7.2 Periodic Boundary Conditions¶

Why periodic boundary conditions exist

A real crystal has $\sim 10^{23}$ atoms; an MD simulation can manage $\sim 10^3$ to $10^8$. The atoms at the surface of a small simulation box are not surrounded by their proper environment — they see vacuum. For a box of $10^3$ argon atoms, more than half of them are within two atomic diameters of a face. The "simulation" then describes an unphysically small cluster, not a bulk material.

The cure is a kind of mathematical magic: identify opposite faces of the box, turning the cube into a topological 3-torus. An atom that walks off the right face re-enters from the left at the same height. Periodic copies of the cell tile space; each atom is surrounded by an infinite homogeneous environment.
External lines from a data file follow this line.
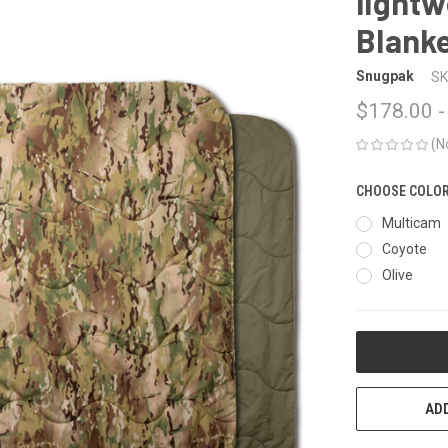
lightw
Blank
Snugpak
SK
$178.00 -
(N
CHOOSE COLO
Multicam
Coyote
Olive
CURRENT
STOCK:
ADD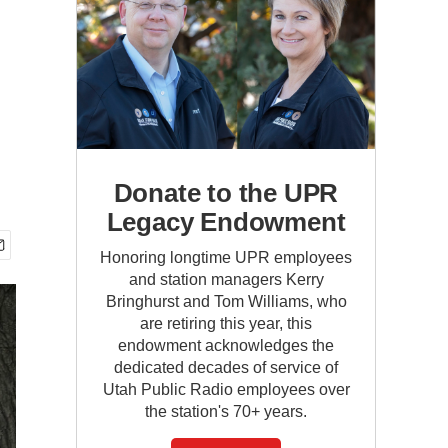
Donate to the UPR
Legacy Endowment
Honoring longtime UPR employees
and station managers Kerry
Bringhurst and Tom Williams, who
are retiring this year, this
endowment acknowledges the
dedicated decades of service of
Utah Public Radio employees over
the station's 70+ years.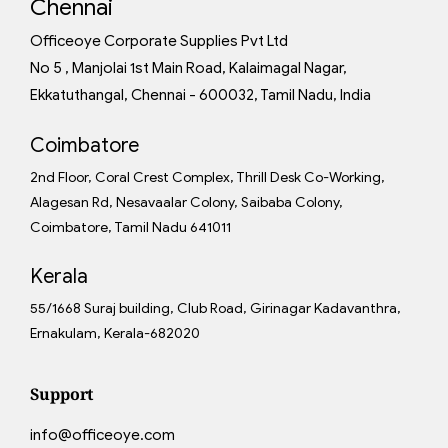
Chennai
Officeoye Corporate Supplies Pvt Ltd
No 5 , Manjolai 1st Main Road, Kalaimagal Nagar,
Ekkatuthangal, Chennai - 600032, Tamil Nadu, India
Coimbatore
2nd Floor, Coral Crest Complex, Thrill Desk Co-Working,
Alagesan Rd, Nesavaalar Colony, Saibaba Colony,
Coimbatore, Tamil Nadu 641011
Kerala
55/1668 Suraj building, Club Road, Girinagar Kadavanthra,
Ernakulam, Kerala-682020
Support
info@officeoye.com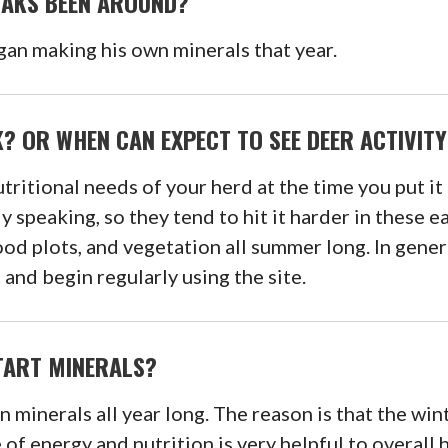
OAKS BEEN AROUND?
gan making his own minerals that year.
? OR WHEN CAN EXPECT TO SEE DEER ACTIVITY
tritional needs of your herd at the time you put it 
ly speaking, so they tend to hit it harder in these
od plots, and vegetation all summer long. In genera
 and begin regularly using the site.
START MINERALS?
 minerals all year long. The reason is that the win
of energy and nutrition is very helpful to overall 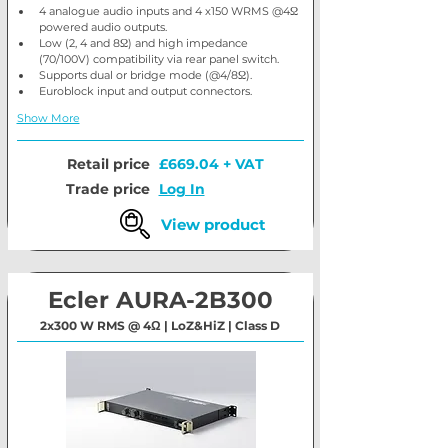
4 analogue audio inputs and 4 x150 WRMS @4Ω 
powered audio outputs.
Low (2, 4 and 8Ω) and high impedance 
(70/100V) compatibility via rear panel switch.
Supports dual or bridge mode (@4/8Ω).
Euroblock input and output connectors.
Show More
Retail price
£669.04 + VAT
Trade price
Log In
View product
Ecler AURA-2B300
2x300 W RMS @ 4Ω | LoZ&HiZ | Class D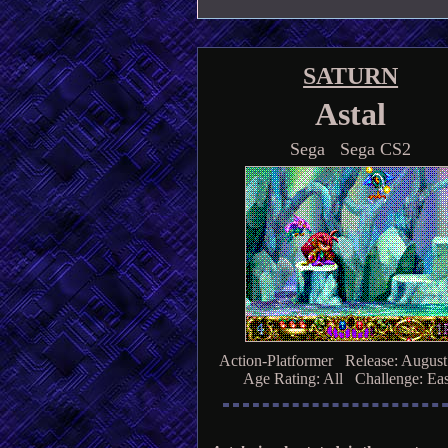
SATURN
Astal
Sega Sega CS2
Action-Platformer Release: August
Age Rating: All Challenge: Ea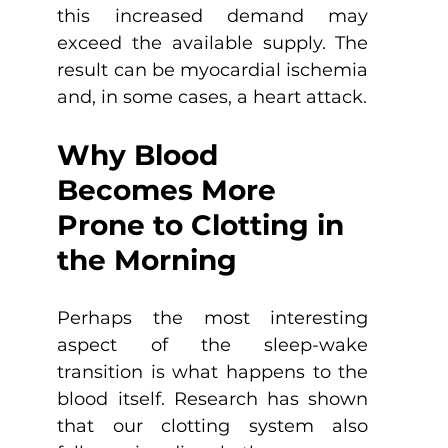
this increased demand may 
exceed the available supply. The 
result can be myocardial ischemia 
and, in some cases, a heart attack.
Why Blood 
Becomes More 
Prone to Clotting in 
the Morning
Perhaps the most interesting 
aspect of the sleep-wake 
transition is what happens to the 
blood itself. Research has shown 
that our clotting system also 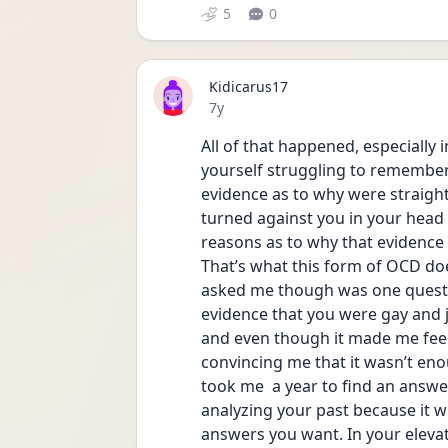
5
0
Kidicarus17
Date posted
7y
All of that happened, especially 
yourself struggling to remember
evidence as to why were straight
turned against you in your head 
reasons as to why that evidence 
That’s what this form of OCD does
asked me though was one questio
evidence that you were gay and jus
and even though it made me feel b
convincing me that it wasn’t enou
took me  a year to find an answer 
analyzing your past because it w
answers you want. In your elevat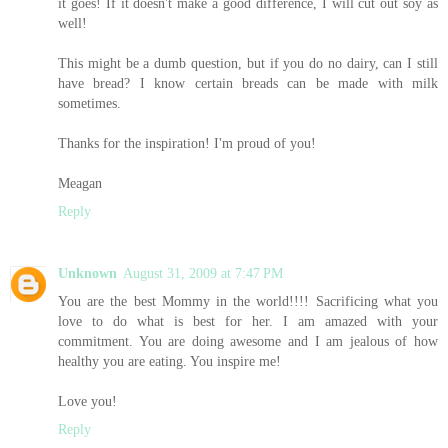
it goes! If it doesn't make a good difference, I will cut out soy as
well!
This might be a dumb question, but if you do no dairy, can I still
have bread? I know certain breads can be made with milk
sometimes.
Thanks for the inspiration! I'm proud of you!
Meagan
Reply
Unknown
August 31, 2009 at 7:47 PM
You are the best Mommy in the world!!!! Sacrificing what you
love to do what is best for her. I am amazed with your
commitment. You are doing awesome and I am jealous of how
healthy you are eating. You inspire me!
Love you!
Reply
Picture in your head: a video game world that wraps. You walk east and arrive at your starting point from the west. Physically, PBC are how we make a small box pretend to be a chunk of bulk material. The price: artefacts when interactions are longer than the box (the cause is that one atom can interact with multiple periodic copies of another), and missing physics for interfaces (you cannot have a free surface in a torus).

Why we need PBC¶

Take 1000 argon atoms in a cubic box of side 30 Å. If the box has hard walls, the atoms within one or two atomic diameters of a wall experience an environment qualitatively different from those in the bulk: fewer neighbours, asymmetric forces, anomalous density. Of our 1000 atoms, perhaps 600 are "surface" atoms in this sense. The simulation is then a study of an extremely small cluster, not of bulk argon.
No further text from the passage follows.